Adams’ request comes as the city grapples with the financial implications of hosting tens of thousands of migrants. With an estimated expenditure of $10 billion through June 2025, the mayor’s plea underscores the dire need for additional state funding to manage the crisis effectively. Despite Governor Kathy Hochul’s proposal, which includes $4.3 billion in state aid for migrant housing and legal costs, Adams argues that the city requires more to sustain its support for the migrant population.
Adams said, “New Yorkers are already carrying most of the asylum-seeker costs. It is wrong to ask them to do more, and it puts our city in a precarious position.”
He continued, “Today, we are asking the state to increase its commitment and cover at least 50% of our costs.”
The mayor’s testimony in Albany reflects a broader challenge facing cities across the United States as they navigate the complexities of providing for migrants amidst varying levels of federal assistance. Adams criticized the Biden administration for allocating only $156 million to New York City, a fraction of the total cost projected for the migrant crisis. This financial shortfall has prompted Adams to seek a more equitable distribution of expenses between the city, state, and federal government.

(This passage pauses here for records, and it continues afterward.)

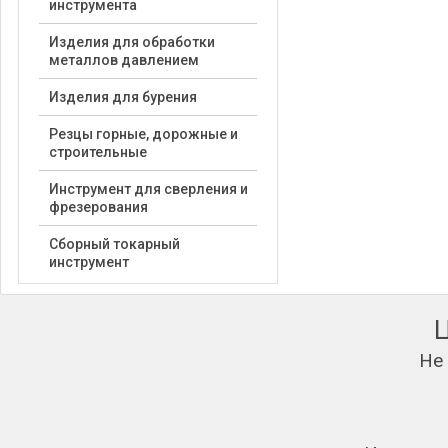
инструмента
Изделия для обработки
металлов давлением
Изделия для бурения
Резцы горные, дорожные и
строительные
Инструмент для сверления и
фрезерования
Сборный токарный
инструмент
Не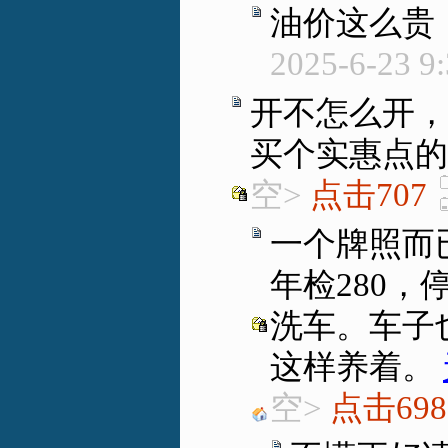
油价这么贵
2025-6-23 9
开不怎么开，
买个实惠点的
空>
点击707
一个牌照而
年检280，
洗车。车子
这样养着。
空>
点击698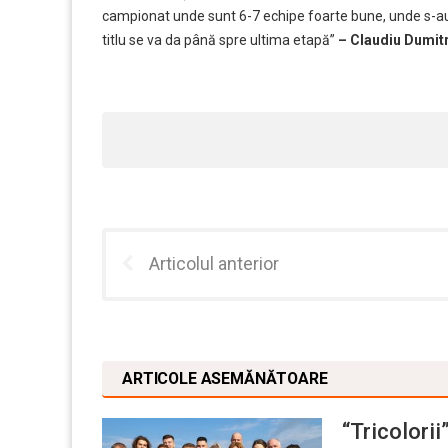
campionat unde sunt 6-7 echipe foarte bune, unde s-au 
titlu se va da până spre ultima etapă”
– Claudiu Dumitr
Articolul anterior
ARTICOLE ASEMĂNĂTOARE
“Tricolori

Critics of Adams’ approach, including state lawmakers and city comptroller Brad Lander, have voiced concerns about the implications of shifting more financial responsibility to the state. Some argue that this move could inadvertently signal a reduced emphasis on securing federal aid. However, Lander has expressed support for the mayor’s proposal, calling it “entirely reasonable” given the current political deadlock in Congress over immigration reform.
In regards to the federal aid, Adams said, “The feds never gave their third, so we’re getting 70% of the burden…Despite our efforts, we cannot assume they will give us any more.”
Adams continued, “That was the decision that was made here in Albany, that we would divide it in three ways. We never thought we would get a third from the federal government.”
As Mayor Adams navigates the political and financial challenges of the migrant crisis, his call for increased state support highlights the ongoing debate over sanctuary city policies, federal immigration reform, and the allocation of resources to address the needs of migrants. The outcome of Adams’ appeal to Albany could set a precedent for how cities and states collaborate to manage similar crises in the future.